**Directions**
For the word "Image", count the lines of the data that include it and give only the total.

** Opening Data records block **

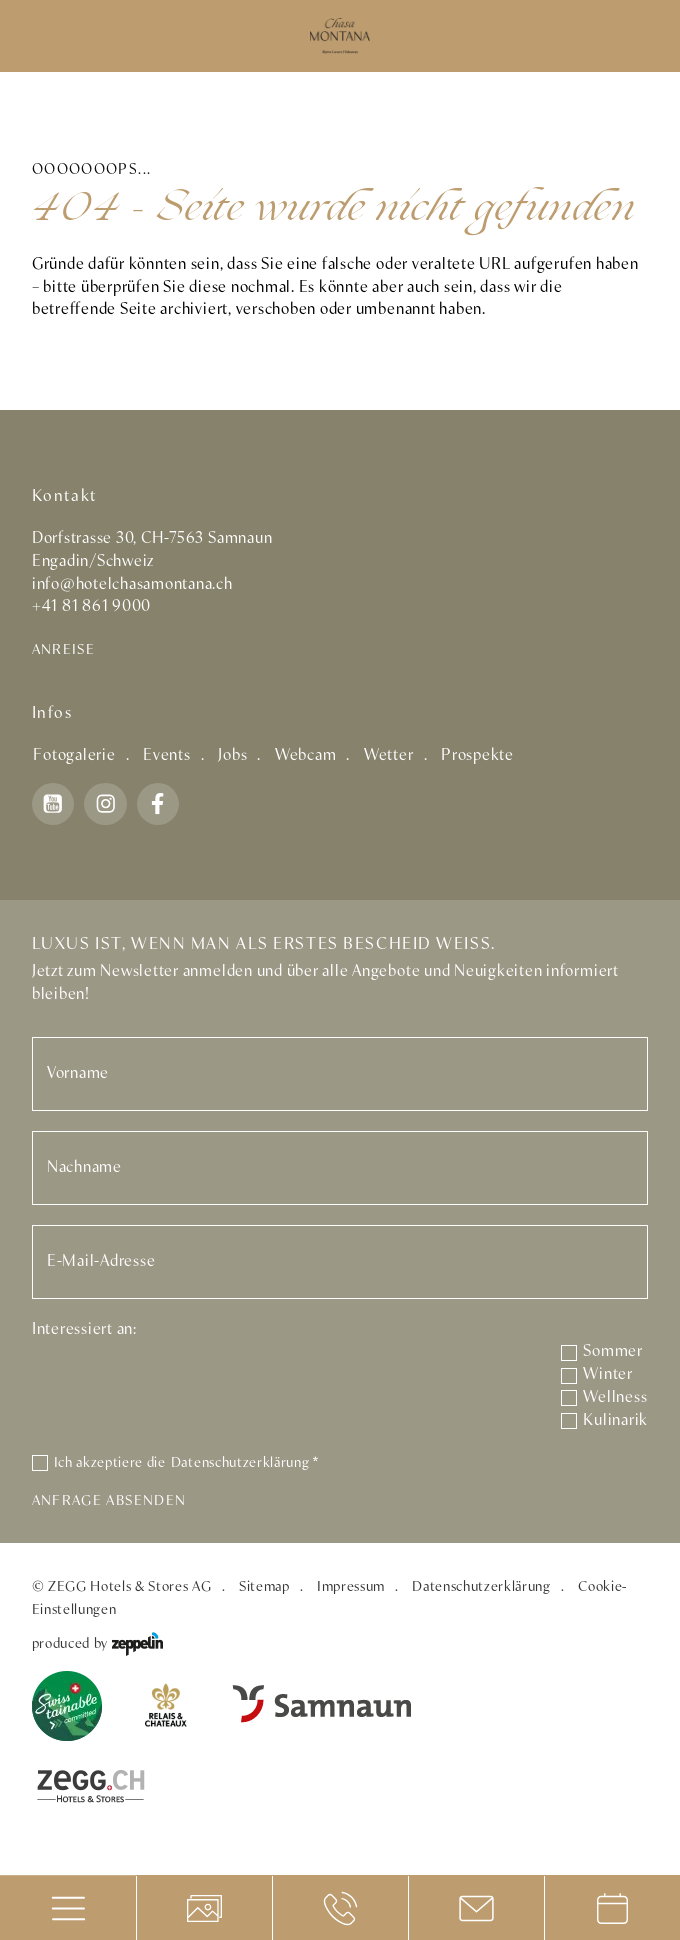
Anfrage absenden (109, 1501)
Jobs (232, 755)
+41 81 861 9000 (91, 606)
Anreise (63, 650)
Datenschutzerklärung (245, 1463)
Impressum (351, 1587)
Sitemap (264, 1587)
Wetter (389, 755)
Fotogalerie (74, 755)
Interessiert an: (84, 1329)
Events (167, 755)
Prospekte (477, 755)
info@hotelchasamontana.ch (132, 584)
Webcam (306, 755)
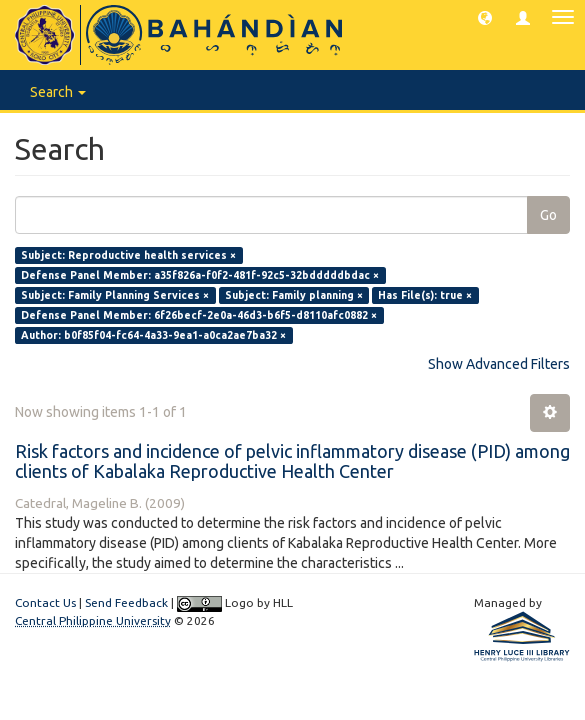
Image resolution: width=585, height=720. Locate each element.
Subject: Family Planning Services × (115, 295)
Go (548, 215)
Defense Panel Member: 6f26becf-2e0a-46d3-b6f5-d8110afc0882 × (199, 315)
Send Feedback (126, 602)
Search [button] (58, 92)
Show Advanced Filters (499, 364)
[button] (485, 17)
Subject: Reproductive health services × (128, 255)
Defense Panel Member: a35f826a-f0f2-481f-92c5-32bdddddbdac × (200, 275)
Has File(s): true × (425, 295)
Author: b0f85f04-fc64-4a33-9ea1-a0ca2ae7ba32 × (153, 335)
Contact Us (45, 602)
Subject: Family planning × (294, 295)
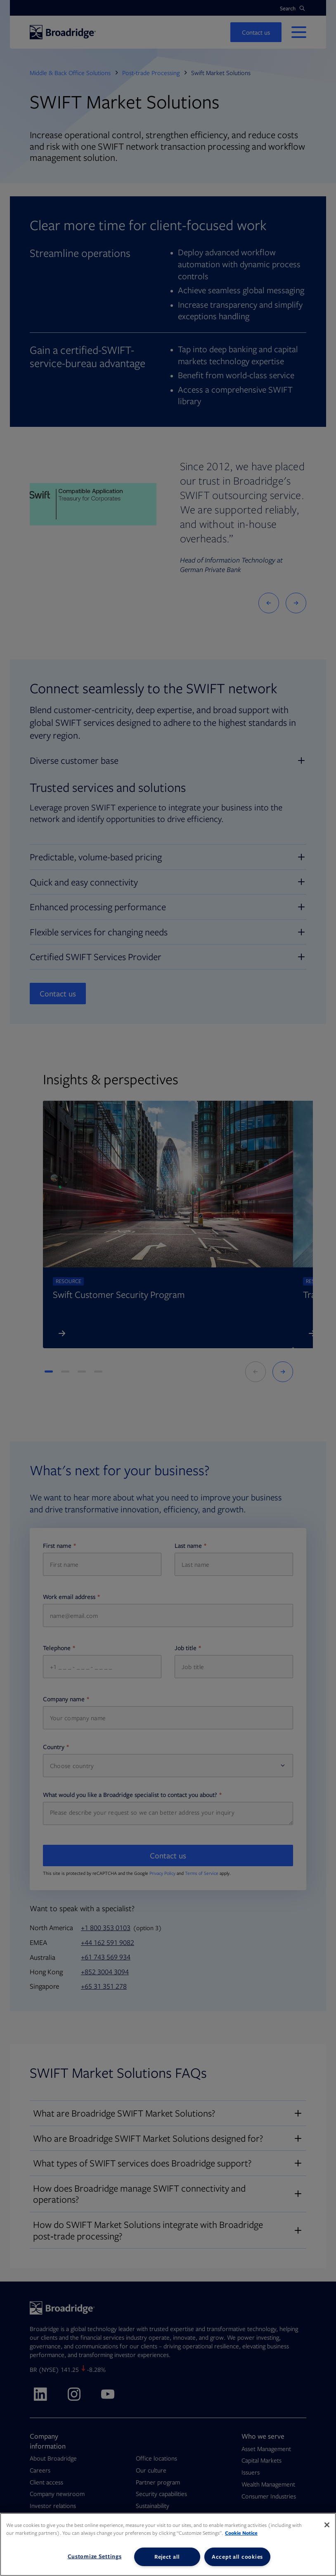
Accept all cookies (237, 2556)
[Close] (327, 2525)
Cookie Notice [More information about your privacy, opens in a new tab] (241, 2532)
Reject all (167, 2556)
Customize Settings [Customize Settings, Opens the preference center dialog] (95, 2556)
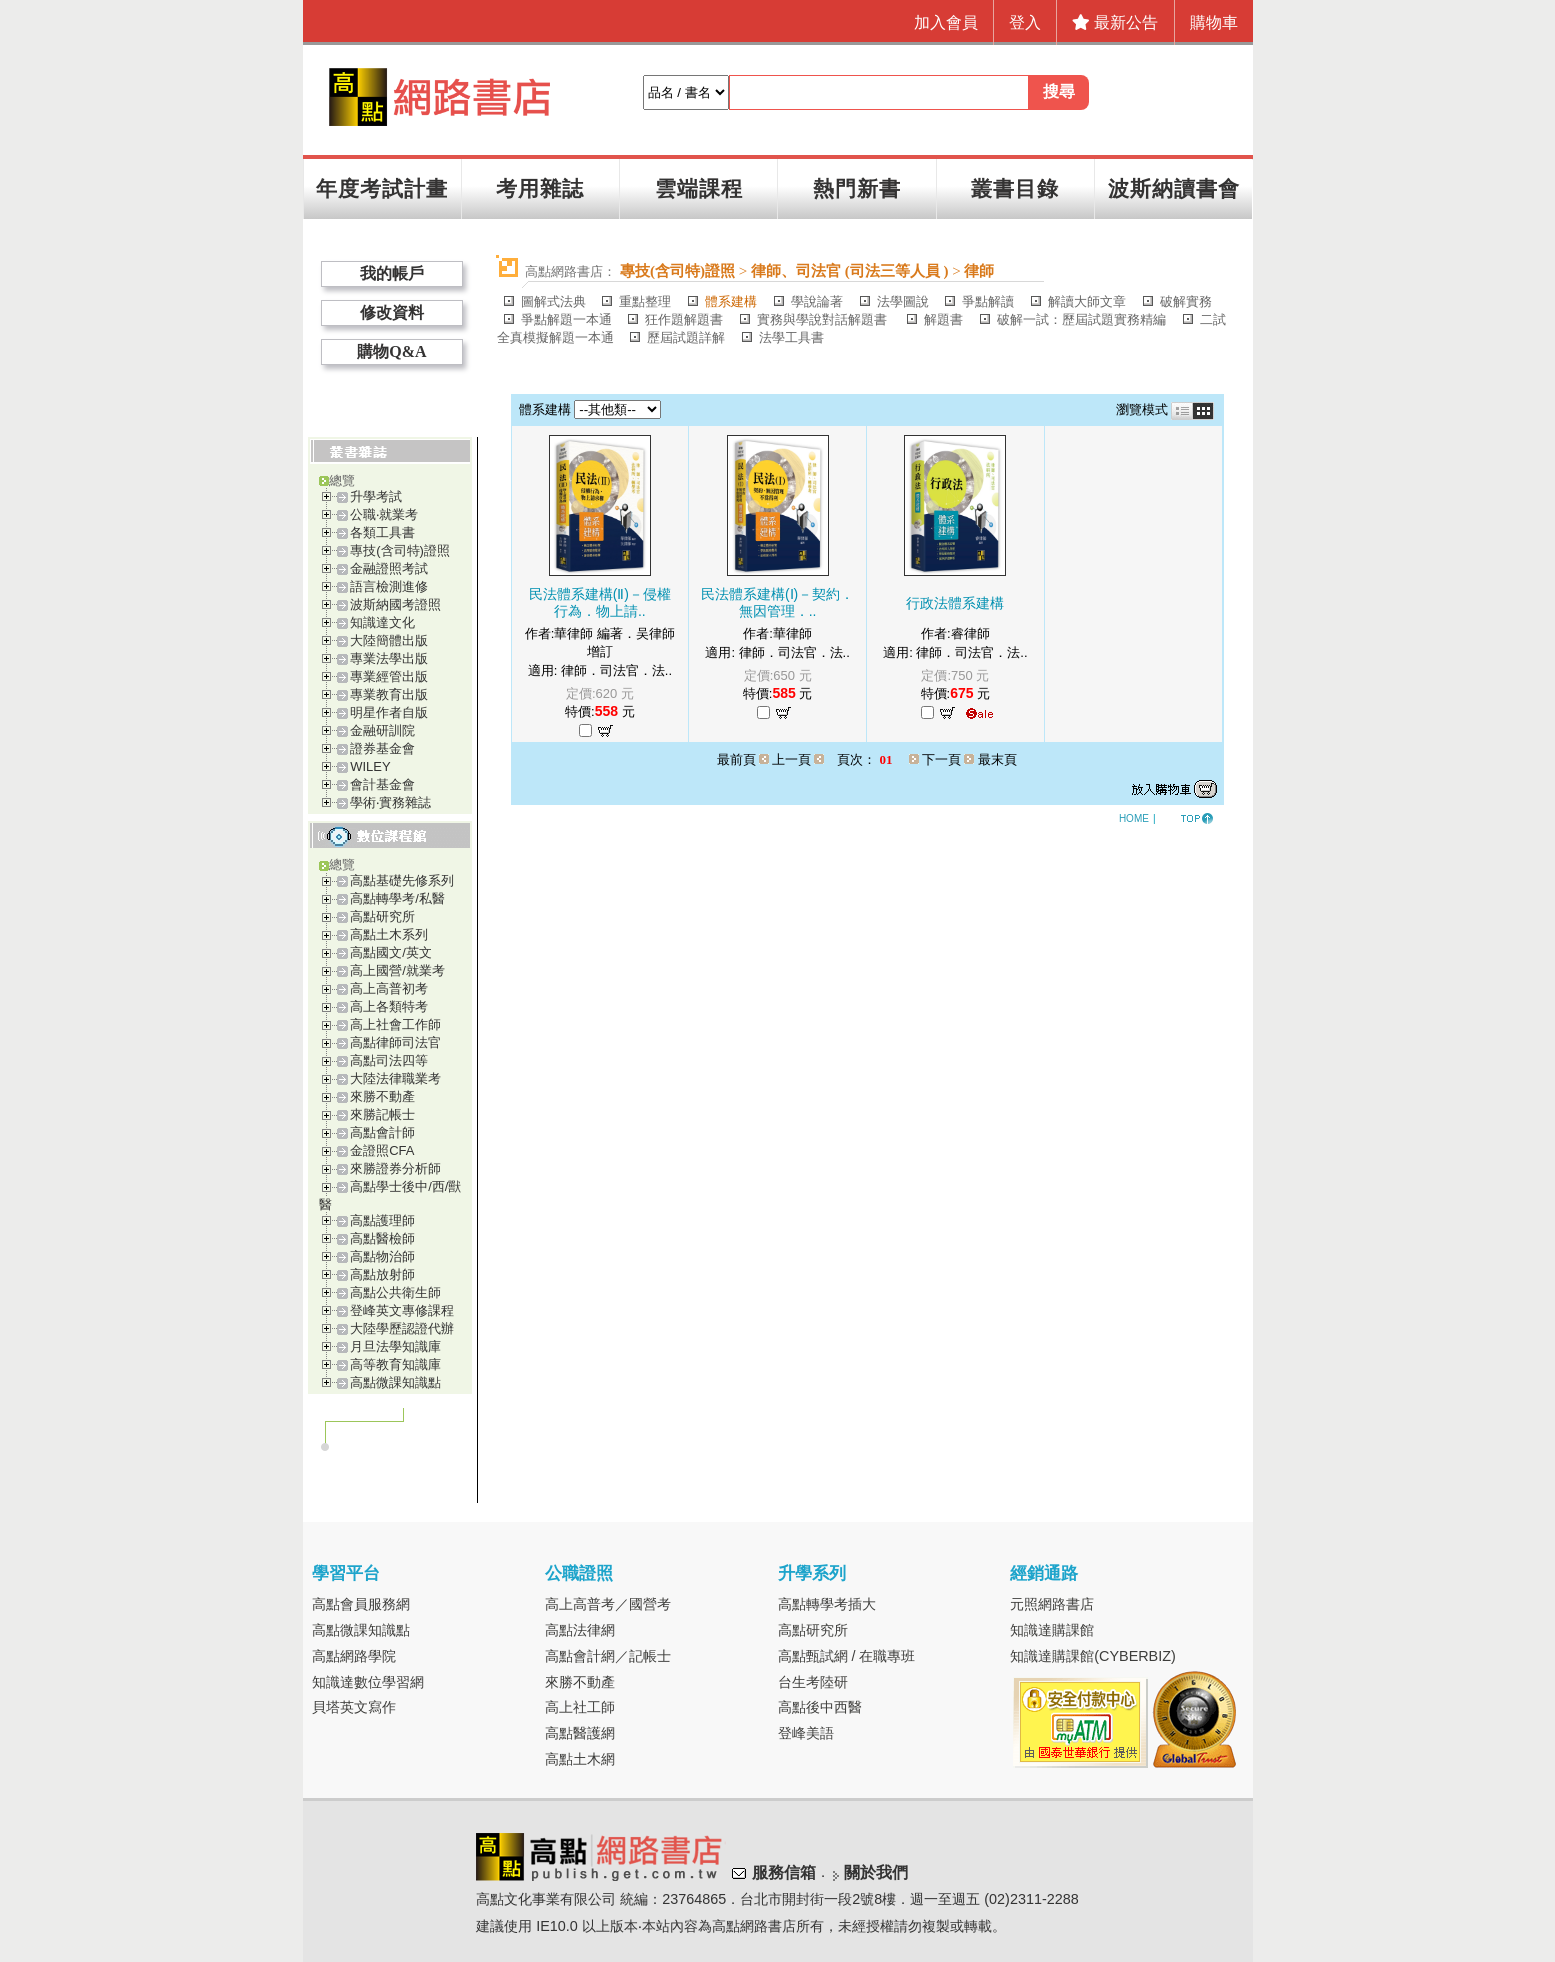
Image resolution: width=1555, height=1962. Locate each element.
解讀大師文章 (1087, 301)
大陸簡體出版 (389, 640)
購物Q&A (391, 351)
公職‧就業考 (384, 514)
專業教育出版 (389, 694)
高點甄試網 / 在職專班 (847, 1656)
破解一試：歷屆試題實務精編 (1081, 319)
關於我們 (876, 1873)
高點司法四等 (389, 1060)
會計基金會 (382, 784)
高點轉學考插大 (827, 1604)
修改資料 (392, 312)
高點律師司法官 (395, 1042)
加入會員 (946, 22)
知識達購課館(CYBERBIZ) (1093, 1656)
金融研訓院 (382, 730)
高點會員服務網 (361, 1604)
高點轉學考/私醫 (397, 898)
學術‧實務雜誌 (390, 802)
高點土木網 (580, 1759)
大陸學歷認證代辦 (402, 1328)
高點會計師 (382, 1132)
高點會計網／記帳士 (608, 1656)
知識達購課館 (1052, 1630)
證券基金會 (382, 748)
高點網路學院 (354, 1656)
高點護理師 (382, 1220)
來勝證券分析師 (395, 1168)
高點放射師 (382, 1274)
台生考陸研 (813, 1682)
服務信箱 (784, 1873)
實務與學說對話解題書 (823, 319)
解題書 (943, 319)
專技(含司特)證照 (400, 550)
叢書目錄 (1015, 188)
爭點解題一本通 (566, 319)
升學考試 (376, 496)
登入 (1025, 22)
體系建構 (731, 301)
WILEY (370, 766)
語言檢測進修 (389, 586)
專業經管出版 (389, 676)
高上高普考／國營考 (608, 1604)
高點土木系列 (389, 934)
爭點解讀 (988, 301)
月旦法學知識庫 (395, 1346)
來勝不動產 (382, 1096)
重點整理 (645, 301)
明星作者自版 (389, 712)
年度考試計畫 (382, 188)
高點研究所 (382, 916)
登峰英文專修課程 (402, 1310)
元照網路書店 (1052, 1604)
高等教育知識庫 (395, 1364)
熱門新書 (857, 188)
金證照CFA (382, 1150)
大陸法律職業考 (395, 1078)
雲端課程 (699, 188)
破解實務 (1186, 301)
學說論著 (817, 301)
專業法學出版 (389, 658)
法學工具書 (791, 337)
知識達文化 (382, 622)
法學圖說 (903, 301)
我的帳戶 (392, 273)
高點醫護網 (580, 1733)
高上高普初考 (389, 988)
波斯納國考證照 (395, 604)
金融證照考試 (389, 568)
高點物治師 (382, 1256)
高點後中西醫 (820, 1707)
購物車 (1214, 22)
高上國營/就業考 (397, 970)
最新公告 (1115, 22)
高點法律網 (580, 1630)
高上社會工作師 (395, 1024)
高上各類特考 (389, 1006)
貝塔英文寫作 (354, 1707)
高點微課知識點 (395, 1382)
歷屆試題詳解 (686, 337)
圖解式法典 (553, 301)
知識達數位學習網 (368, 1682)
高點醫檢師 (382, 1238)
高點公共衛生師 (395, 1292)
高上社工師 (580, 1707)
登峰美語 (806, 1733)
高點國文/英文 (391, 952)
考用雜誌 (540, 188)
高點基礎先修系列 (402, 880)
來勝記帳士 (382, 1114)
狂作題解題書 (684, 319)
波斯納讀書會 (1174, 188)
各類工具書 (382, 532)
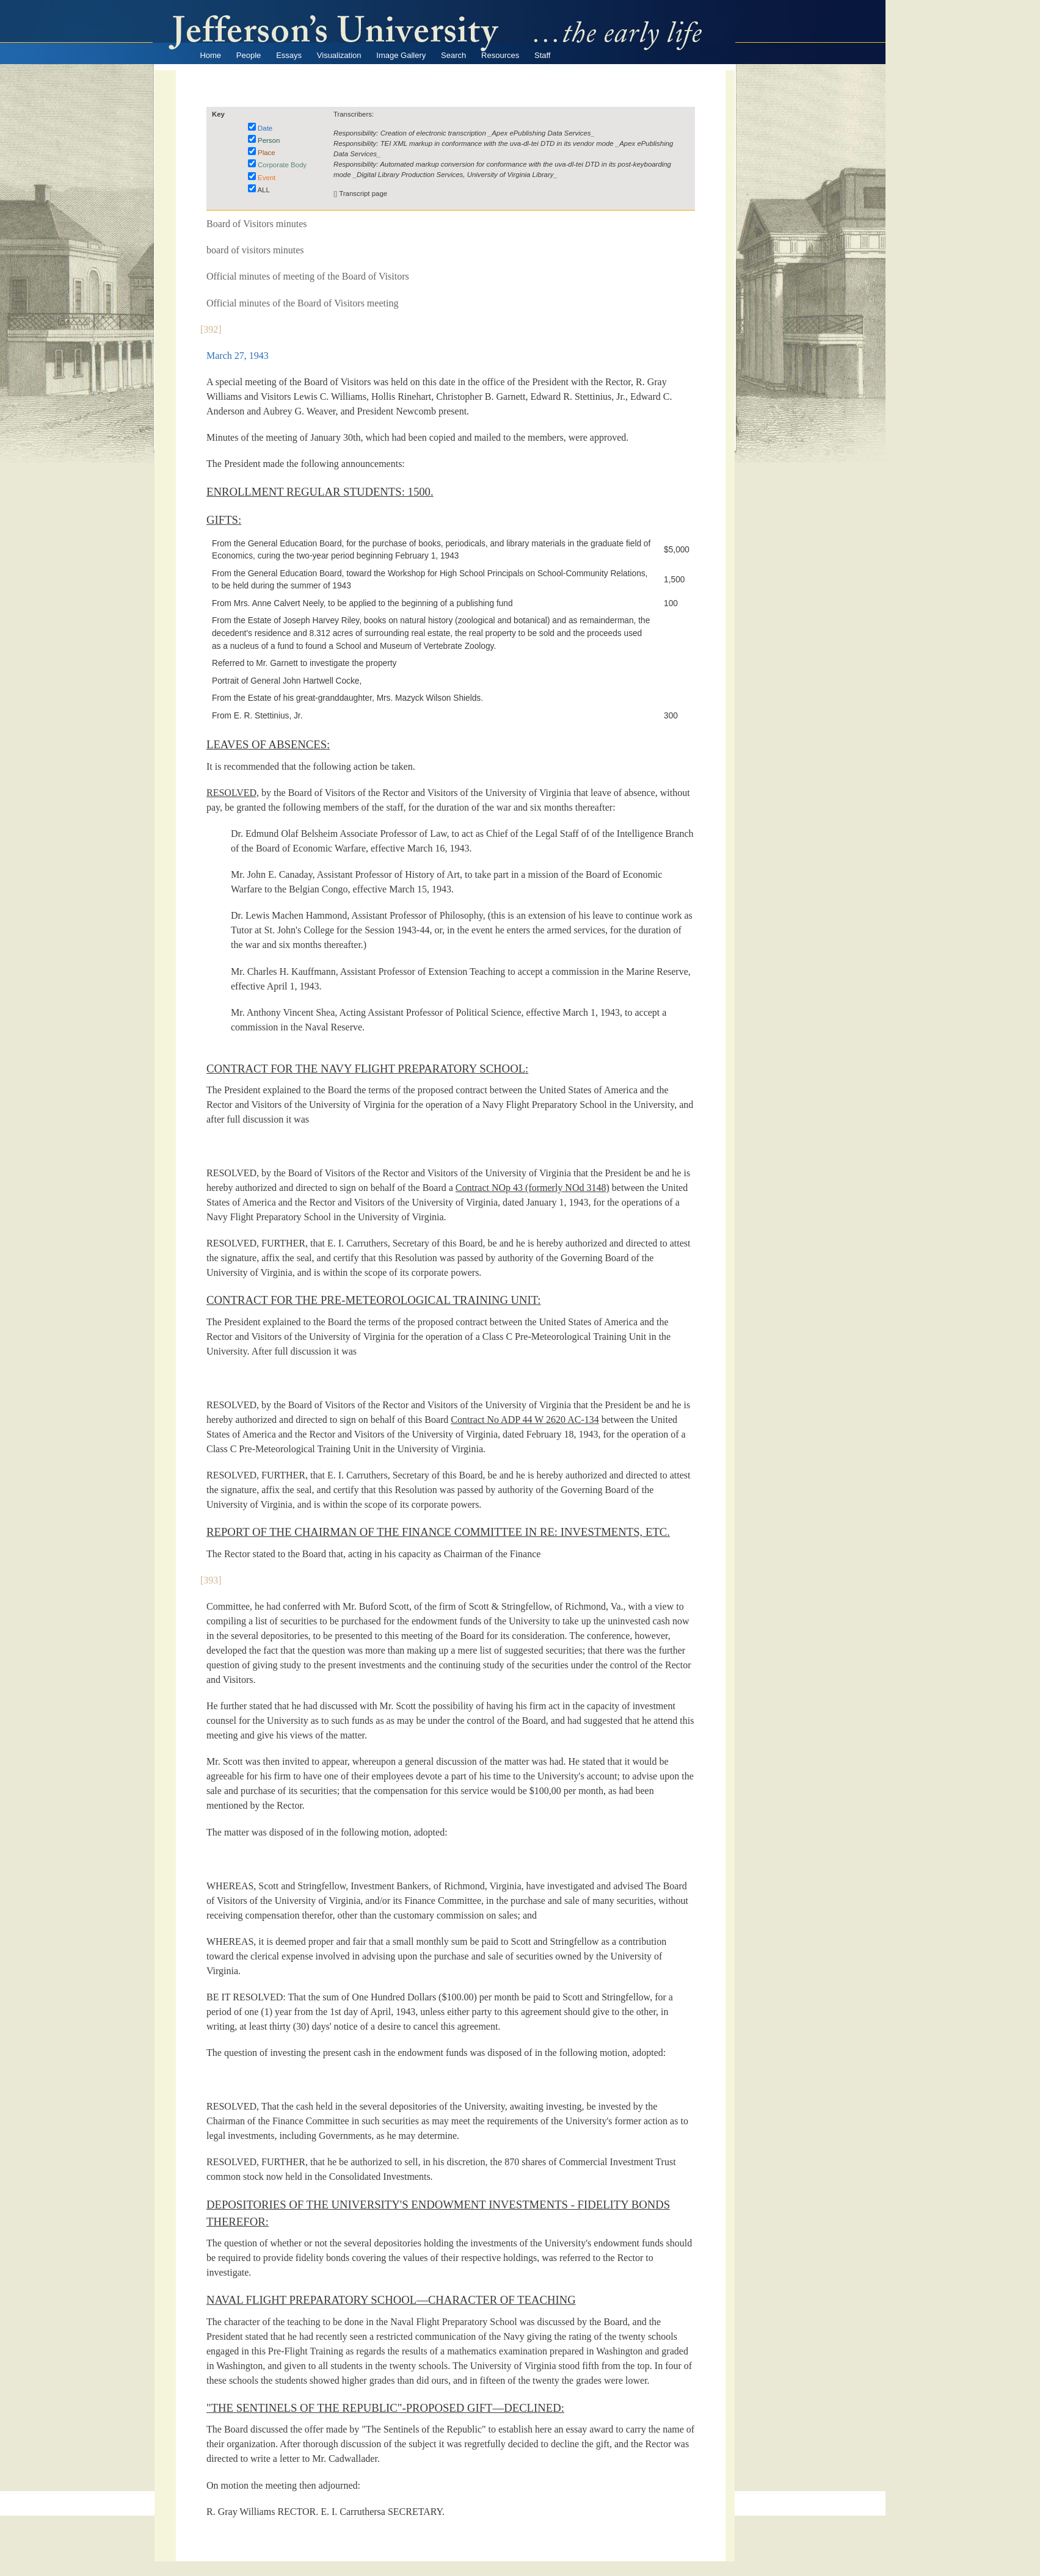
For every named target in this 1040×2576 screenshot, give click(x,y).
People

** Closing Data records block **

**Task result**
2